If you sat on a fresh exploit, would you really waste it with automated, untargeted mass scans, which may draw a lot of attention, causing your bug to burn out quickly?

Um, yes? You'd use it as widely and as quickly as possible, ideally compromising every single vulnerable host on the entire Internet before any sort of coordinated response can be mounted.

You see these kinds of attacks frequently with cryptolocking/cryptojacking software. The more quickly you deploy an attack targeting a new vulnerability, the more victims you'll have.

Probably more at risk too because how rigorous are you really about staying up to date on the most recent security patches?

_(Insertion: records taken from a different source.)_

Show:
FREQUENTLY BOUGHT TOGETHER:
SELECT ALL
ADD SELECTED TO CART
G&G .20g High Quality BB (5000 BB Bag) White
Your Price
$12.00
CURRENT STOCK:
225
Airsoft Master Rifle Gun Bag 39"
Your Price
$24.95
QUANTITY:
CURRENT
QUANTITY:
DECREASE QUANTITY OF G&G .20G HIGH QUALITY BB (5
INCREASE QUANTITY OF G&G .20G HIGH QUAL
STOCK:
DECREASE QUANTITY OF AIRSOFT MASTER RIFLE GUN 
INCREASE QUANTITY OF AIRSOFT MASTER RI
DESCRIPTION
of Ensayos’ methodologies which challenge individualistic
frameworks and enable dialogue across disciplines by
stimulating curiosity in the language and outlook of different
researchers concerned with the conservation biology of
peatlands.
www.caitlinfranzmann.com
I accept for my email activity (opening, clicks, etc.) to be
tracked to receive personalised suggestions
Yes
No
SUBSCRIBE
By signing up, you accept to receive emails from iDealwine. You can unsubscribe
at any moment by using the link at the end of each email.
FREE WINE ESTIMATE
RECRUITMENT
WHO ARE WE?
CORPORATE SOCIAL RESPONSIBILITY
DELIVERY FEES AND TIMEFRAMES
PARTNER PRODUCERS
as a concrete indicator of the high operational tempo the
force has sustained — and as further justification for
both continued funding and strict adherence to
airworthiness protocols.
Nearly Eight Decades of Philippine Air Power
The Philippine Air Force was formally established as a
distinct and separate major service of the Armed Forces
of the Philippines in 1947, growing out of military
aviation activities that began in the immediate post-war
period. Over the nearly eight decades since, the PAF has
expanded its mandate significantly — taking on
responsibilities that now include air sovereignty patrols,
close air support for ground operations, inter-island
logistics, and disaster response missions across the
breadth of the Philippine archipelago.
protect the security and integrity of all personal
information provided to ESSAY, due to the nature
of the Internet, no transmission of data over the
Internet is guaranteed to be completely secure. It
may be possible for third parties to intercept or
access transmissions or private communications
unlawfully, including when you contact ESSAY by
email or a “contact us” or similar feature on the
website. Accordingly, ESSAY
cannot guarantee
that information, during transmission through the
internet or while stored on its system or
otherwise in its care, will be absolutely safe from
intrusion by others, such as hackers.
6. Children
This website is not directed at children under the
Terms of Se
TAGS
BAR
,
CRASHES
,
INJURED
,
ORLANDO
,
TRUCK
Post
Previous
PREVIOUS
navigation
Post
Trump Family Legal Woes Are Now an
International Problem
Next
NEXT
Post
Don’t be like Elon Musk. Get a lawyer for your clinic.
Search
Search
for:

How much time and money did you actually spend setting up security infrastructure like automated security testing or vulnerability bounties? Enterprises, even many of the ones that have had data breaches, dump a ton of time and money into those areas.

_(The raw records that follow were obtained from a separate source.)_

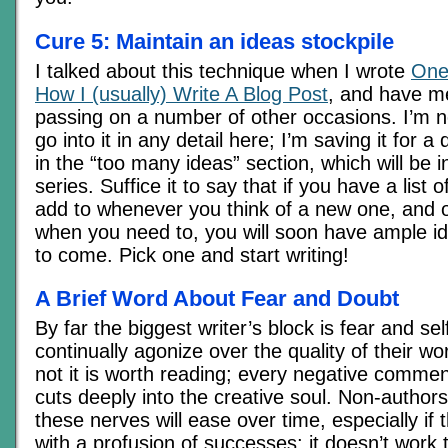
Cure 5: Maintain an ideas stockpile
I talked about this technique when I wrote
One
How I (usually) Write A Blog Post
, and have me
passing on a number of other occasions. I’m no
go into it in any detail here; I’m saving it for a
in the “too many ideas” section, which will be i
series. Suffice it to say that if you have a list 
add to whenever you think of a new one, and 
when you need to, you will soon have ample id
to come. Pick one and start writing!
A Brief Word About Fear and Doubt
By far the biggest writer’s block is fear and se
continually agonize over the quality of their w
not it is worth reading; every negative comment
cuts deeply into the creative soul. Non-authors
these nerves will ease over time, especially if th
with a profusion of successes; it doesn’t work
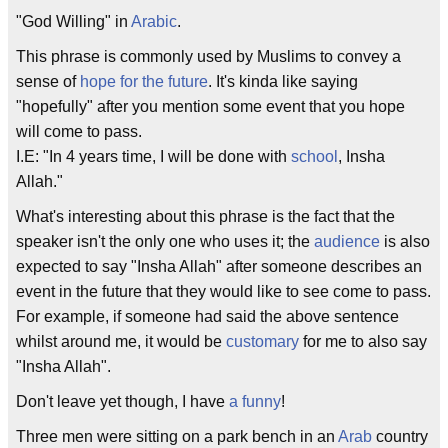
"God Willing" in
Arabic
.
This phrase is commonly used by Muslims to convey a
sense of
hope for the future
. It's kinda like saying
"hopefully" after you mention some event that you hope
will come to pass.
I.E: "In 4 years time, I will be done with
school
, Insha
Allah."
What's interesting about this phrase is the fact that the
speaker isn't the only one who uses it; the
audience
is also
expected to say "Insha Allah" after someone describes an
event in the future that they would like to see come to pass.
For example, if someone had said the above sentence
whilst around me, it would be
customary
for me to also say
"Insha Allah".
Don't leave yet though, I have
a funny
!
Three men were sitting on a park bench in an
Arab
country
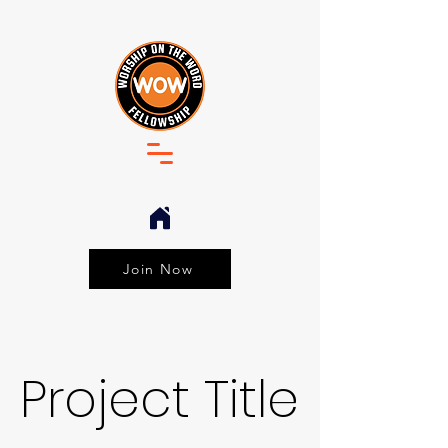
Join Now
Project Title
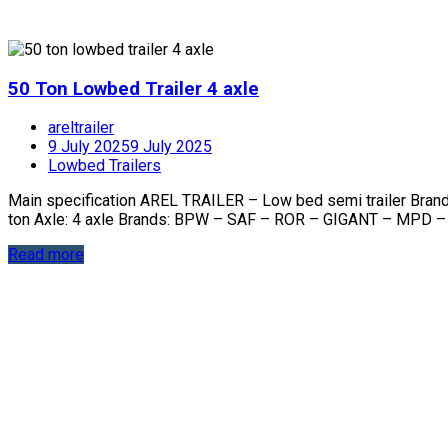
50 Ton Lowbed Trailer 4 axle
areltrailer
9 July 2025
9 July 2025
Lowbed Trailers
Main specification AREL TRAILER – Low bed semi trailer Bra
ton Axle: 4 axle Brands: BPW – SAF – ROR – GIGANT – MPD –
Read more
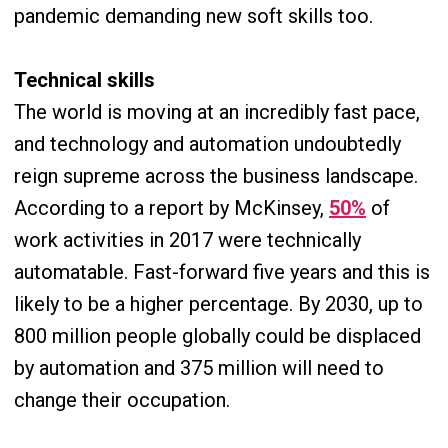
pandemic demanding new soft skills too.
Technical skills
The world is moving at an incredibly fast pace,
and technology and automation undoubtedly
reign supreme across the business landscape.
According to a report by McKinsey,
50%
of
work activities in 2017 were technically
automatable. Fast-forward five years and this is
likely to be a higher percentage. By 2030, up to
800 million people globally could be displaced
by automation and 375 million will need to
change their occupation.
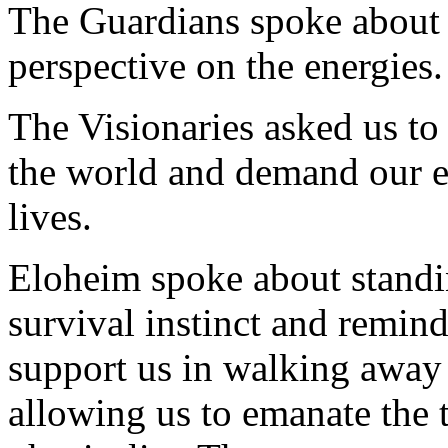
The Guardians spoke about 
perspective on the energies.
The Visionaries asked us to
the world and demand our e
lives.
Eloheim spoke about standin
survival instinct and remind
support us in walking away 
allowing us to emanate the 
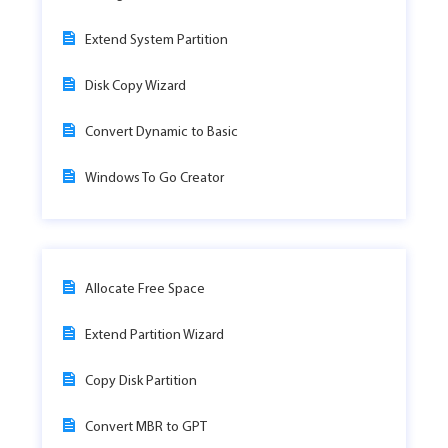
Extend System Partition
Disk Copy Wizard
Convert Dynamic to Basic
Windows To Go Creator
Allocate Free Space
Extend Partition Wizard
Copy Disk Partition
Convert MBR to GPT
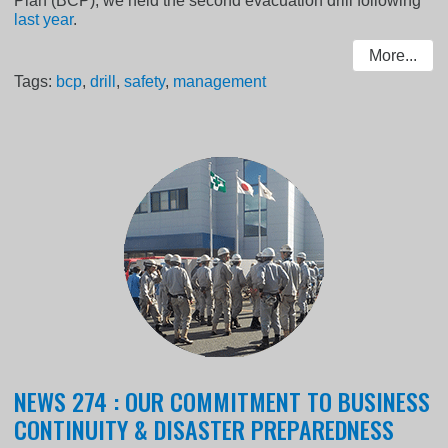
Plan (BCP), we held the second evacuation drill following
last year
.
More...
Tags:
bcp
,
drill
,
safety
,
management
NEWS 274 : OUR COMMITMENT TO BUSINESS
CONTINUITY & DISASTER PREPAREDNESS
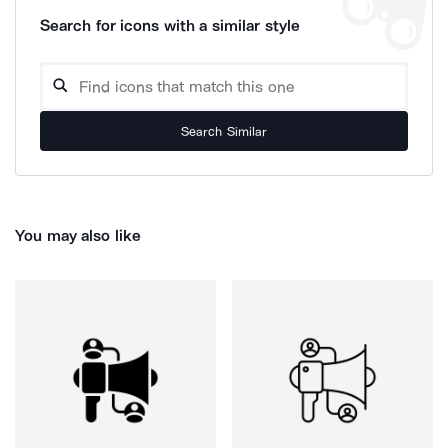
Search for icons with a similar style
Search Similar
You may also like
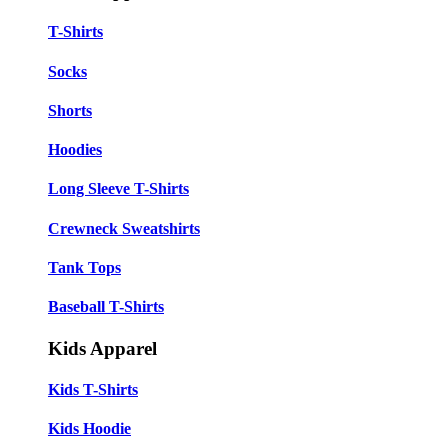
T-Shirts
Socks
Shorts
Hoodies
Long Sleeve T-Shirts
Crewneck Sweatshirts
Tank Tops
Baseball T-Shirts
Kids Apparel
Kids T-Shirts
Kids Hoodie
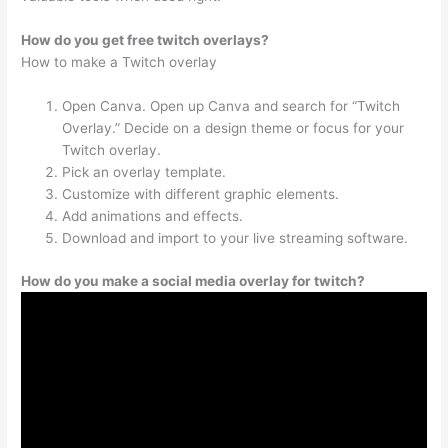
How do you get free twitch overlays?
How to make a Twitch overlay
Open Canva. Open up Canva and search for “Twitch
Overlay.” Decide on a design theme or focus for your
Twitch overlay.
Pick an overlay template.
Customize with different graphic elements.
Add animations and effects.
Download and import to your live streaming software.
How do you make a social media overlay for twitch?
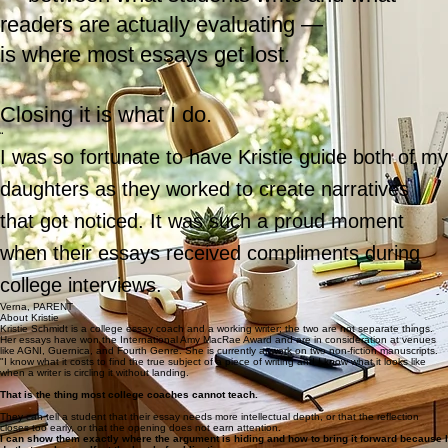
That gap
— between what students write and what
readers are actually evaluating —
is where most essays get lost.
Closing it is what I do.
“
I was so fortunate to have Kristie guide both of my
daughters as they worked to create narratives
that got noticed. It was such a proud moment
when their essays received compliments during
college interviews.
Verna, PARENT
About Kristie
Kristie Schmidt is a college essay coach and a working writer; the two are not separate things.
Her essays have won the International Amy MacRae Award and are in consideration at venues
like AGNI, Guernica, and Fourth Genre. She is currently at work on two non-fiction manuscripts.
"I know what it costs to find the true subject of a piece of writing and I know what it looks like
when a writer is circling it without landing.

Sure. Nobody claimed you could get the risk down to zero.

Its even more of a risk potentially because big companies have people full time working on keeping systems up to date and monitored. How many self hosters have a full monitoring system powerful enough to detect attacks and keep their software up to date and secured as soon as updates come out?

How many people self hosting are even qualified to run a secure system? I bet most of them are just regular devs who know just enough about linux to get something online.

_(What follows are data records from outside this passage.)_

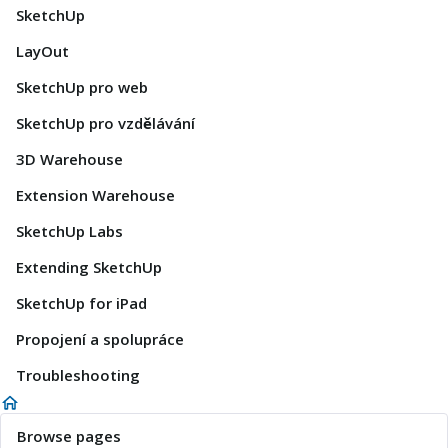
SketchUp
LayOut
SketchUp pro web
SketchUp pro vzdělávání
3D Warehouse
Extension Warehouse
SketchUp Labs
Extending SketchUp
SketchUp for iPad
Propojení a spolupráce
Troubleshooting
Browse pages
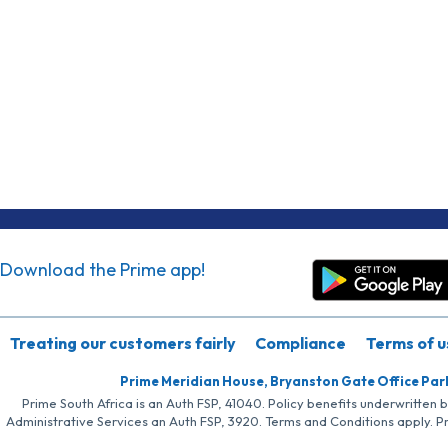
Download the Prime app!
Treating our customers fairly
Compliance
Terms of u
Prime Meridian House, Bryanston Gate Office Par
Prime South Africa is an Auth FSP, 41040. Policy benefits underwritten 
Administrative Services an Auth FSP, 3920. Terms and Conditions apply. P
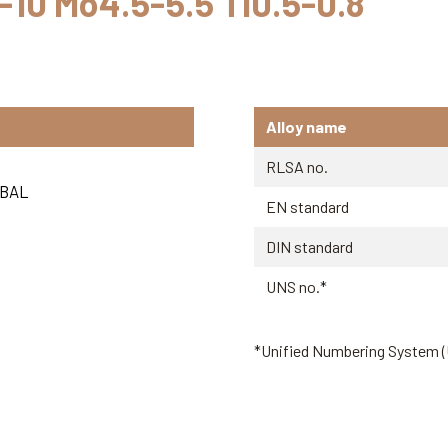
8-10 Mo4.5-5.5 Ti0.5-0.8
Alloy name
RLSA no.
BAL
EN standard
DIN standard
UNS no.*
*Unified Numbering System 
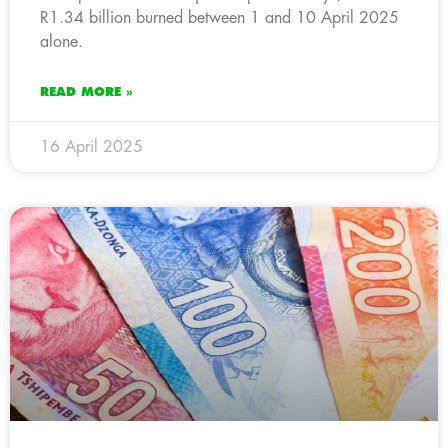
R1.34 billion burned between 1 and 10 April 2025
alone.
READ MORE »
16 April 2025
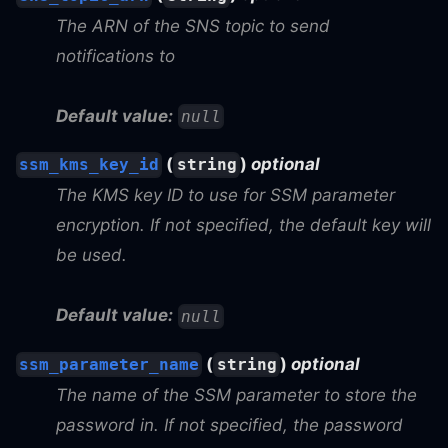
The ARN of the SNS topic to send
notifications to
Default value:
null
(
)
optional
ssm_kms_key_id
string
The KMS key ID to use for SSM parameter
encryption. If not specified, the default key will
be used.
Default value:
null
(
)
optional
ssm_parameter_name
string
The name of the SSM parameter to store the
password in. If not specified, the password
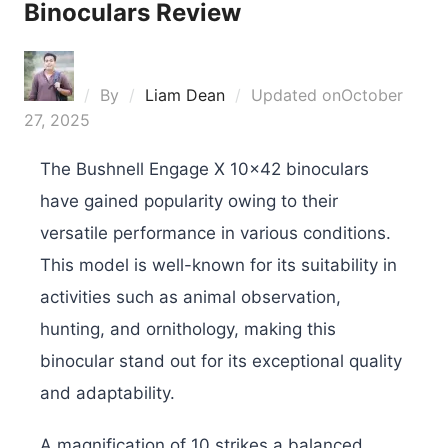
Binoculars Review
By
Liam Dean
Updated on
October
27, 2025
The Bushnell Engage X 10×42 binoculars
have gained popularity owing to their
versatile performance in various conditions.
This model is well-known for its suitability in
activities such as animal observation,
hunting, and ornithology, making this
binocular stand out for its exceptional quality
and adaptability.
A magnification of 10 strikes a balanced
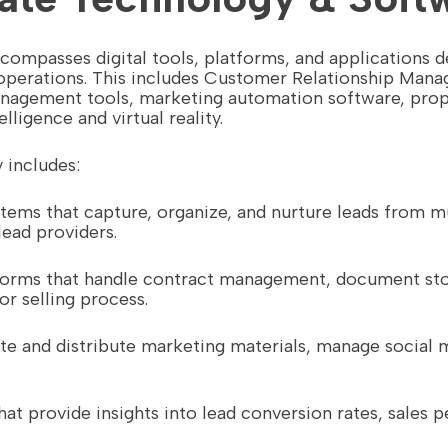
compasses digital tools, platforms, and applications d
e operations. This includes Customer Relationship Ma
nagement tools, marketing automation software, pro
lligence and virtual reality.
 includes:
stems that capture, organize, and nurture leads from m
lead providers.
atforms that handle contract management, document sto
r selling process.
eate and distribute marketing materials, manage social
hat provide insights into lead conversion rates, sales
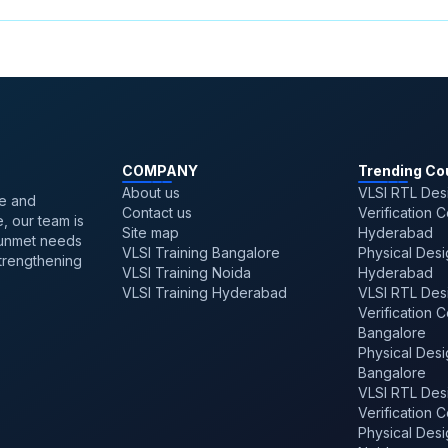
,
Top Popular Vlsi Design Languages
,
ASIC Design Cla
emiconductors
,
Rtl Design Career
,
Vlsi Salary In Bangal
Noida
,
Integration Of The Internet Of Things And Fpga
 Seekers
,
Vlsi Career Roadmap For Engineering Gradu
gn
,
Validation Engineer Job Description Salary
COMPANY
Trending Co
About us
VLSI RTL Des
ve and
Contact us
Verification 
, our team is
Site map
Hyderabad
 unmet needs
VLSI Training Bangalore
Physical Desi
strengthening
VLSI Training Noida
Hyderabad
VLSI Training Hyderabad
VLSI RTL Des
Verification 
Bangalore
Physical Desi
Bangalore
VLSI RTL Des
Verification 
Physical Desi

I don't think you understood my point. Yes, one particular risk might be higher. But you don't need to do security better or even on par with a big company. You just need your total risk of data exposure to be lower. You can bet big companies have lots of hackers trying to break into them with the newest 0-days, spearphish their employees, etc... there are so many threats you practically don't face if you're self-hosting.

> Its even more of a risk potentially because big companies have people full time working on keeping systems up to date and monitored.

Beyond the thing about different types and frequency of attacks - sure, I trust Google's security more than my own. But I do trust my own security more than that of Random-Startup.IO, who likely have no full-time security people, and little incentive to get the job right (paying attention to security slows down your incredible journey).

Also, even with big companies, this argument applies primarily to the few like Google, Facebook or Apple. Your Random Megacorp from outside tech community usually focuses its security efforts on satisfying regulators and neutering their own employees, who'd otherwise happily copy out all sensitive data to make their jobs easier.

I'm not sure that off-the-shelf software on your own server is necessarily less likely to get hacked. It's easy to fall behind on security updates when you don't think about deploys regularly.

Look at the logs for your existing infrastructure. I can pretty much guarantee that there are drive-by Wordpress attacks, regardless of what software is actually serving requests. There will be ssh login attempts.

You're not showing anything by telling me to look for attempted attacks. I realize they will be there, I don't even need to check. But if attack attempts are how you measure risk then I'd bet you whatever attack you can think of, Google et al. will have orders of magnitude more of them than I would.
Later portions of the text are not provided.